→ PROBLEM REQUIREMENTS:
Below this line are records; transcribe exactly the lines between the one holding "runt om i Sverige." and the one holding "Consiliul Județean Sibiu a", inclusive, and omit the pictures.

────────────────────

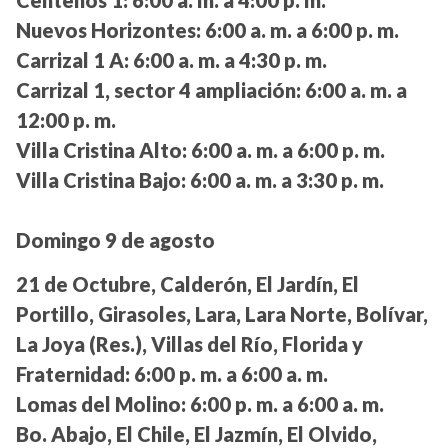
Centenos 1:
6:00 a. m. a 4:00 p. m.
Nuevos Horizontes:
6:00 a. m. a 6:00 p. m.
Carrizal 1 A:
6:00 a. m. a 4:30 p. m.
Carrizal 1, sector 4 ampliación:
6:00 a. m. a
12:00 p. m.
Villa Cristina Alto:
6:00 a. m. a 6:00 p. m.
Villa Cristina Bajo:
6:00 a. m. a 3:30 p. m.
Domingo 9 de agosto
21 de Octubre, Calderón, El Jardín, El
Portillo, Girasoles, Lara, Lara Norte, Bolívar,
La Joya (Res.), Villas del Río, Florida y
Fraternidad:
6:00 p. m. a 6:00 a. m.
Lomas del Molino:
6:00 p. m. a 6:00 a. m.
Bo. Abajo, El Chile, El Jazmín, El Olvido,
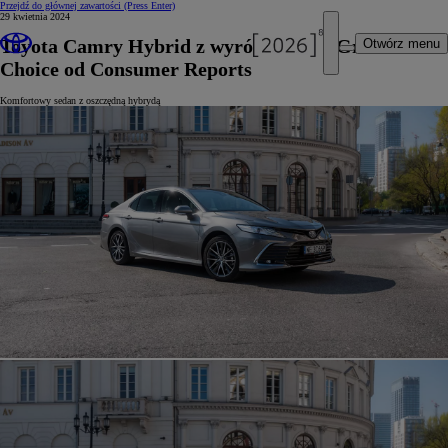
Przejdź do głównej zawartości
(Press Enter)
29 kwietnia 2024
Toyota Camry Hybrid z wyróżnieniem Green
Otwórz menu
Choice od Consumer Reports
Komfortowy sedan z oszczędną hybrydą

────────────────────

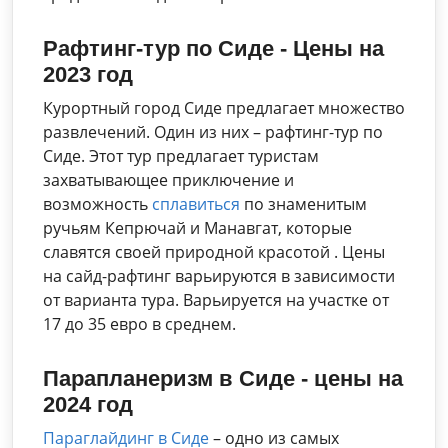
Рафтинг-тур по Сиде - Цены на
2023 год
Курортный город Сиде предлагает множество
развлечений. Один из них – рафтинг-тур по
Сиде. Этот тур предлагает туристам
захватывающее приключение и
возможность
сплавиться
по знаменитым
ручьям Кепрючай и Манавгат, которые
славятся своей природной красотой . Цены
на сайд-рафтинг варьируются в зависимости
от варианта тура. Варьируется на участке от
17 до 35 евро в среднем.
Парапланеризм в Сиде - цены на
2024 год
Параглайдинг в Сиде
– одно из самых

────────────────────

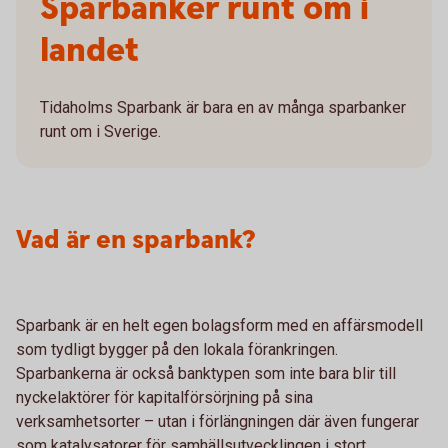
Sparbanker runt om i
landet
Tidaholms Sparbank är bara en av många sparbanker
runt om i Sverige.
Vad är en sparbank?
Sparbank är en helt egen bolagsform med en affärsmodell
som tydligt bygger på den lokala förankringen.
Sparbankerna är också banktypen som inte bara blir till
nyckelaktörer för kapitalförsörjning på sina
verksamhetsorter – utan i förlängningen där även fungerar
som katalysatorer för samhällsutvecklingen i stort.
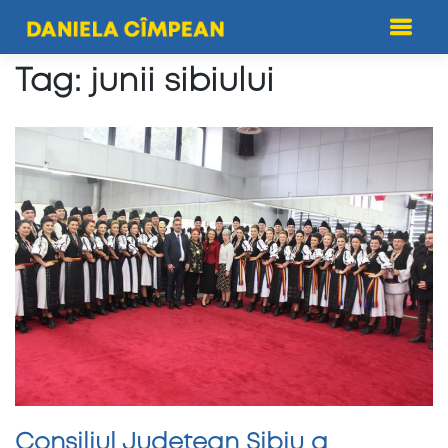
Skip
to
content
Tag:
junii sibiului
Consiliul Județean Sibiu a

────────────────────

→ RESULT OF THE TASK:
runt om i Sverige.
Vad är en sparbank?
Sparbank är en helt egen bolagsform med en affärsmodell
som tydligt bygger på den lokala förankringen.
Sparbankerna är också banktypen som inte bara blir till
nyckelaktörer för kapitalförsörjning på sina
verksamhetsorter – utan i förlängningen där även fungerar
som katalysatorer för samhällsutvecklingen i stort.
Skip
to
content
Tag:
junii sibiului
Consiliul Județean Sibiu a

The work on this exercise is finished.